Problem description: Give back all of the data exactly. Leave nothing out.

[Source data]
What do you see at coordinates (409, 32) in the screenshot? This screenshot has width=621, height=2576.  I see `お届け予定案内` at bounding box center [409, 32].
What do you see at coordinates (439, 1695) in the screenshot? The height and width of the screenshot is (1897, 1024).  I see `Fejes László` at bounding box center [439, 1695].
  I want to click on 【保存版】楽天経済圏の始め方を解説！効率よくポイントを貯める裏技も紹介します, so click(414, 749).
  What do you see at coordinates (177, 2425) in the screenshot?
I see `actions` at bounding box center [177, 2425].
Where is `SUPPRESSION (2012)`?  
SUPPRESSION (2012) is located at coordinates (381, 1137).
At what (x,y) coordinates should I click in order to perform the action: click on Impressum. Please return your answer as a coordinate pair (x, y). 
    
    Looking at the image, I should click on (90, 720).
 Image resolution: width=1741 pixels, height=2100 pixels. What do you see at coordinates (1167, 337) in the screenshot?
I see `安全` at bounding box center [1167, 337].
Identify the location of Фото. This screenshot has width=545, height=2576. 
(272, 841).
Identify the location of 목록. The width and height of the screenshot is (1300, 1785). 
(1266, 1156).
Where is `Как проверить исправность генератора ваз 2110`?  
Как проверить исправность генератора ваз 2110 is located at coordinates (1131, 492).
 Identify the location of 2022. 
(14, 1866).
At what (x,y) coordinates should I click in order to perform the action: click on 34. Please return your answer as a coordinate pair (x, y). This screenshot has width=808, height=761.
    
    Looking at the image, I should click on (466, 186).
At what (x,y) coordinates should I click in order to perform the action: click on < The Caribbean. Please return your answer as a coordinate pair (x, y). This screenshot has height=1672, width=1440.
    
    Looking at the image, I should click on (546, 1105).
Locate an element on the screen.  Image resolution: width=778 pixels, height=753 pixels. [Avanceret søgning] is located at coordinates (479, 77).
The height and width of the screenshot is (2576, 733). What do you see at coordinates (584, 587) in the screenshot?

Reply to the task:
What do you see at coordinates (409, 32) in the screenshot? This screenshot has width=621, height=2576.  I see `お届け予定案内` at bounding box center [409, 32].
What do you see at coordinates (439, 1695) in the screenshot? The height and width of the screenshot is (1897, 1024).  I see `Fejes László` at bounding box center [439, 1695].
  I want to click on 【保存版】楽天経済圏の始め方を解説！効率よくポイントを貯める裏技も紹介します, so click(414, 749).
  What do you see at coordinates (177, 2425) in the screenshot?
I see `actions` at bounding box center [177, 2425].
Where is `SUPPRESSION (2012)`?  
SUPPRESSION (2012) is located at coordinates (381, 1137).
At what (x,y) coordinates should I click in order to perform the action: click on Impressum. Please return your answer as a coordinate pair (x, y). 
    
    Looking at the image, I should click on (90, 720).
 Image resolution: width=1741 pixels, height=2100 pixels. What do you see at coordinates (1167, 337) in the screenshot?
I see `安全` at bounding box center [1167, 337].
Identify the location of Фото. This screenshot has width=545, height=2576. 
(272, 841).
Identify the location of 목록. The width and height of the screenshot is (1300, 1785). 
(1266, 1156).
Where is `Как проверить исправность генератора ваз 2110`?  
Как проверить исправность генератора ваз 2110 is located at coordinates (1131, 492).
 Identify the location of 2022. 
(14, 1866).
At what (x,y) coordinates should I click in order to perform the action: click on 34. Please return your answer as a coordinate pair (x, y). This screenshot has width=808, height=761.
    
    Looking at the image, I should click on (466, 186).
At what (x,y) coordinates should I click in order to perform the action: click on < The Caribbean. Please return your answer as a coordinate pair (x, y). This screenshot has height=1672, width=1440.
    
    Looking at the image, I should click on (546, 1105).
Locate an element on the screen.  Image resolution: width=778 pixels, height=753 pixels. [Avanceret søgning] is located at coordinates (479, 77).
The height and width of the screenshot is (2576, 733). What do you see at coordinates (584, 587) in the screenshot?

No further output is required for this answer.